───── Data for processing
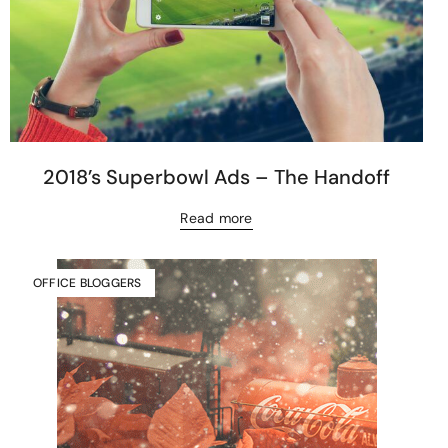
2018’s Superbowl Ads – The Handoff
Read more
OFFICE BLOGGERS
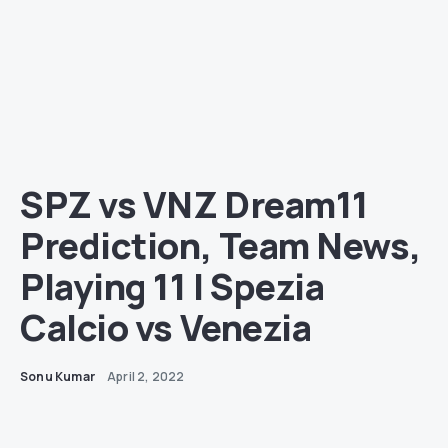
SPZ vs VNZ Dream11
Prediction, Team News,
Playing 11 | Spezia
Calcio vs Venezia
Sonu Kumar
April 2, 2022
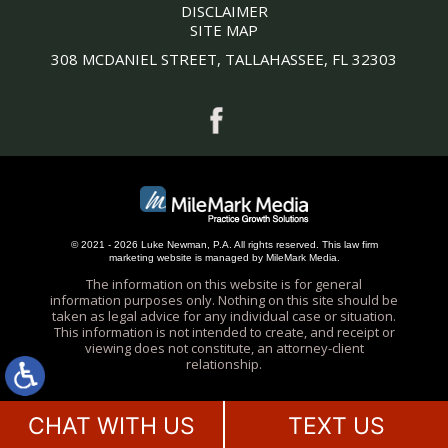
DISCLAIMER
SITE MAP
308 MCDANIEL STREET, TALLAHASSEE, FL 32303
© 2021 - 2026 Luke Newman, P.A. All rights reserved.
This
law firm
marketing
website is managed by MileMark Media.
The information on this website is for general
information purposes only. Nothing on this site should be
taken as legal advice for any individual case or situation.
This information is not intended to create, and receipt or
viewing does not constitute, an attorney-client
relationship.
CHAT WITH US
TEXT US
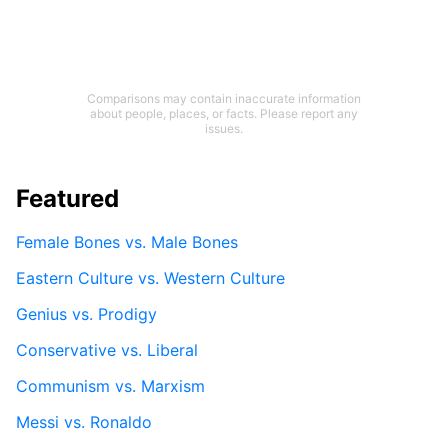
Comparisons may contain inaccurate information
about people, places, or facts. Please report any
issues.
Featured
Female Bones vs. Male Bones
Eastern Culture vs. Western Culture
Genius vs. Prodigy
Conservative vs. Liberal
Communism vs. Marxism
Messi vs. Ronaldo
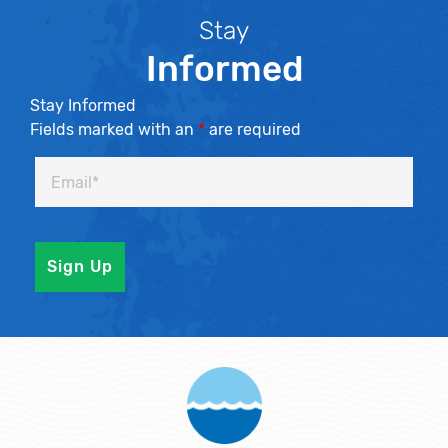
Stay
Informed
Stay Informed
Fields marked with an
*
are required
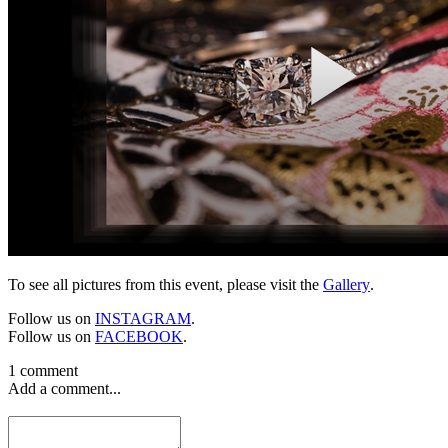
To see all pictures from this event, please visit the
Gallery
.
Follow us on
INSTAGRAM
.
Follow us on
FACEBOOK
.
1 comment
Add a comment...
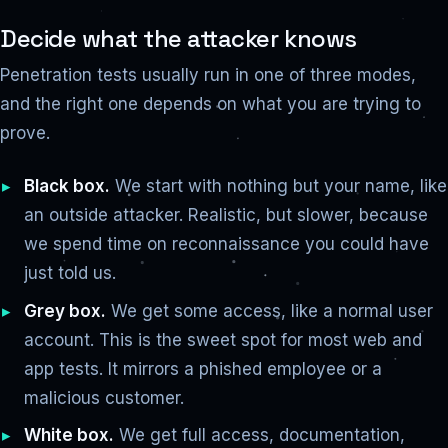
Decide what the attacker knows
Penetration tests usually run in one of three modes,
and the right one depends on what you are trying to
prove.
Black box.
We start with nothing but your name, like
an outside attacker. Realistic, but slower, because
we spend time on reconnaissance you could have
just told us.
Grey box.
We get some access, like a normal user
account. This is the sweet spot for most web and
app tests. It mirrors a phished employee or a
malicious customer.
White box.
We get full access, documentation,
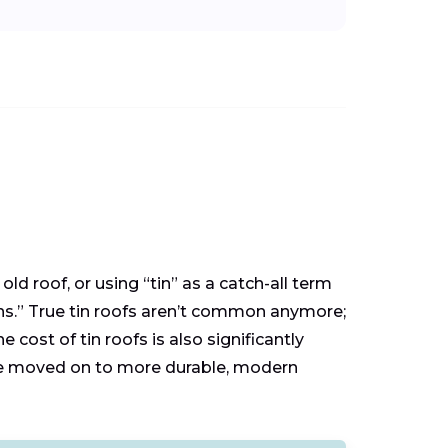
ld roof, or using “tin” as a catch-all term
cans.” True tin roofs aren’t common anymore;
 cost of tin roofs is also significantly
ave moved on to more durable, modern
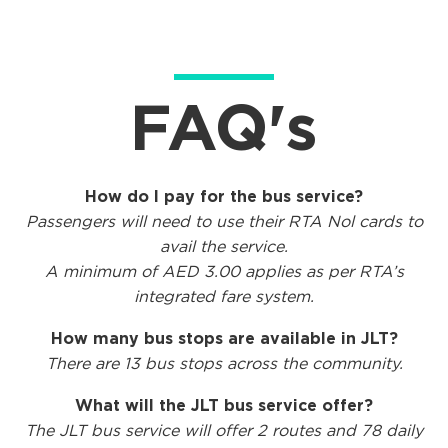
FAQ's
How do I pay for the bus service?
Passengers will need
to use their RTA Nol cards to
avail the service.
A minimum of AED 3.00 applies as per RTA’s
integrated fare system.
How many
bus stops are
available in JLT?
There are 13 bus stops across the community.
What will the JLT bus service offer?
The JLT bus service will offer 2 routes and 78 daily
──────────
**What you need to do:**
Restate the listing above word for word. Leave the images out.

**Your solution:**
2018’s Superbowl Ads – The Handoff
Read more
OFFICE BLOGGERS
SPZ vs VNZ Dream11
Prediction, Team News,
Playing 11 | Spezia
Calcio vs Venezia
Sonu Kumar
April 2, 2022
DISCLAIMER
SITE MAP
308 MCDANIEL STREET, TALLAHASSEE, FL 32303
© 2021 - 2026 Luke Newman, P.A. All rights reserved.
This
law firm
marketing
website is managed by MileMark Media.
The information on this website is for general
information purposes only. Nothing on this site should be
taken as legal advice for any individual case or situation.
This information is not intended to create, and receipt or
viewing does not constitute, an attorney-client
relationship.
CHAT WITH US
TEXT US
Comparisons may contain inaccurate information
about people, places, or facts. Please report any
issues.
Featured
Female Bones vs. Male Bones
Eastern Culture vs. Western Culture
Genius vs. Prodigy
Conservative vs. Liberal
Communism vs. Marxism
Messi vs. Ronaldo
Stay
Informed
Stay Informed
Fields marked with an
*
are required
To see all pictures from this event, please visit the
Gallery
.
Follow us on
INSTAGRAM
.
Follow us on
FACEBOOK
.
1 comment
Add a comment...
Decide what the attacker knows
Penetration tests usually run in one of three modes,
and the right one depends on what you are trying to
prove.
Black box.
We start with nothing but your name, like
an outside attacker. Realistic, but slower, because
we spend time on reconnaissance you could have
just told us.
Grey box.
We get some access, like a normal user
account. This is the sweet spot for most web and
app tests. It mirrors a phished employee or a
malicious customer.
White box.
We get full access, documentation,
ld roof, or using “tin” as a catch-all term
cans.” True tin roofs aren’t common anymore;
 cost of tin roofs is also significantly
ave moved on to more durable, modern
FAQ's
How do I pay for the bus service?
Passengers will need
to use their RTA Nol cards to
avail the service.
A minimum of AED 3.00 applies as per RTA’s
integrated fare system.
How many
bus stops are
available in JLT?
There are 13 bus stops across the community.
What will the JLT bus service offer?
The JLT bus service will offer 2 routes and 78 daily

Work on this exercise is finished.